Return the entries below word for word. No picture belongs in the copy.
——
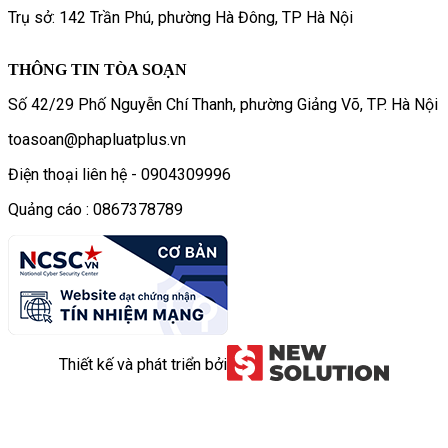
Trụ sở: 142 Trần Phú, phường Hà Đông, TP Hà Nội
THÔNG TIN TÒA SOẠN
Số 42/29 Phố Nguyễn Chí Thanh, phường Giảng Võ, TP. Hà Nội
toasoan@phapluatplus.vn
Điện thoại liên hệ - 0904309996
Quảng cáo : 0867378789
Thiết kế và phát triển bởi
——
- Answer box
Trụ sở: 142 Trần Phú, phường Hà Đông, TP Hà Nội
THÔNG TIN TÒA SOẠN
Số 42/29 Phố Nguyễn Chí Thanh, phường Giảng Võ, TP. Hà Nội
toasoan@phapluatplus.vn
Điện thoại liên hệ - 0904309996
Quảng cáo : 0867378789
Thiết kế và phát triển bởi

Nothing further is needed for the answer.